Já a Livraria Francesa, de São Paulo, apostou no mercado carioca; inaugurou duas lojas no Rio em unidades da Aliança Francesa, escola que perdeu alunos durante a crise, fechou duas  filiais e abriu outras duas, mas teve, segundo o diretor de marketing Luiz Carlos de Carvalho, número recorde de inscritos no curso de férias deste ano.

Segundo ele, há poucos cursos interativos de francês na internet, ao contrário do inglês; “a maior parte é conteudista, com ênfase na memorização e é preciso ajudar o aluno a ter uma expressão própria no idioma”.  Assegura que o livro continua a ser a base do ensino na Aliança mas hoje está acoplado à plataformas on-line onde se tem acesso à outros tipos de mídias.

Cristiano Martins, gerente da Livraria Francesa, na Aliança de Ipanema, diz que além dos didáticos a loja tem acervo amplo; da filosofia aos quadrinhos, mas que nos últimos dois anos o movimento caiu bastante; “ uma mostra de que a crise afetou a elite que fala francês; os livros são caros”.

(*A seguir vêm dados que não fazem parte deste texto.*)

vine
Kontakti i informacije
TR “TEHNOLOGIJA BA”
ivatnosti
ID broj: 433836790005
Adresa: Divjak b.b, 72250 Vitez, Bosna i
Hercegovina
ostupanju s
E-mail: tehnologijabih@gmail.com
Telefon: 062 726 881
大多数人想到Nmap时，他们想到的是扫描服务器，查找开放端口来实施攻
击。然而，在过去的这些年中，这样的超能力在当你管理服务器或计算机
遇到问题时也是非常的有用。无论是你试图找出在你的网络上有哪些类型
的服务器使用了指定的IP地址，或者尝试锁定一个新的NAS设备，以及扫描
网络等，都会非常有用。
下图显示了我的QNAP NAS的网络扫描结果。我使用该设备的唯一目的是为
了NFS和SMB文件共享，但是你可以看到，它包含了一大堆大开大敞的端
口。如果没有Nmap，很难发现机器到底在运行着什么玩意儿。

A matriz da Livraria Francesa  em São Paulo tem 72  anos, usa o  slogan “ O livro é o pensamento do mundo”;  tem outras seis filiais e recentemente passou a editar livros. Cristiano diz que o diferencial da  rede é a pronta entrega; “Na Amazon o frete às vezes sai mais caro que o livro e clientes nossos reclamaram  que eles já  demoraram muito a entregar”.

O presidente da Associação Nacional de Livrarias, Bernardo Gurbanov, também é dono de uma livraria em um curso de idiomas; a Letraviva, no  España Aqui, em São Paulo, que ele diz ser uma nano livraria, pelas dimensões.

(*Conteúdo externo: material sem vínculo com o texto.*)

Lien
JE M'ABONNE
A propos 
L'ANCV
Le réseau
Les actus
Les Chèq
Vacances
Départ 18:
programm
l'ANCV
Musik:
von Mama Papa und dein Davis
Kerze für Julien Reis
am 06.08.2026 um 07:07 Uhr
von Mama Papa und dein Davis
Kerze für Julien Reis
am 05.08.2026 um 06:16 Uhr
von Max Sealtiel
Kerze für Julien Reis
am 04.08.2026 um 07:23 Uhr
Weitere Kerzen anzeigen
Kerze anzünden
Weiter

Com quarenta anos no mercado nacional, Bernardo, que é argentino, lembra que a Letraviva  começou pequena em 1979, como importadora e distribuidora de livros em espanhol, cresceu, chegou a ter trinta funcionários, com uma livraria em Belo Horizonte, além da de São Paulo, mas voltou às origens à espera do momento oportuno para retomar o crescimento.

Para ele, o aprendizado autodidata de idiomas oferecido  pela internet  não é suficiente; “tanto a expressão escrita como a oral têm necessidade do professor para  corrigir e orientar”. Na Letra Viva, ele, com o domínio da língua, oferece o diferencial que, acredita, toda livraria segmentada deva ter; a sua esposa e filho  oferecem aulas de espanhol.

Segundo Gurbanov, o governo Temer fez um estrago pesado no mercado  com a reforma no ensino médio, que retirou a obrigatoriedade do ensino do espanhol. Mas acredita que em alguns estados onde há mobilização política de associações  a medida possa ser revertida.

Também lamenta que o ex-presidente não tenha assinado a medida provisória, elaborada por entidades do mercado, que iria regulamentar os descontos e seria uma alternativa à Lei do Preço Fixo. Diz que a postura do novo governo é uma incógnita, mas não tira a autonomia das outras instituições e dos parlamentares.

Sobre  a possibilidade de aumento do  interesse pelo espanhol  no Brasil nos próximos anos, Bernardo citou o filólogo espanhol Antonio  de Nebrija  que em 1492, ano do descobrimento da América, escreveu na introdução  à primeira gramática espanhola; “La lengua va de  la mano del império”, a língua vai de mãos dadas com o império.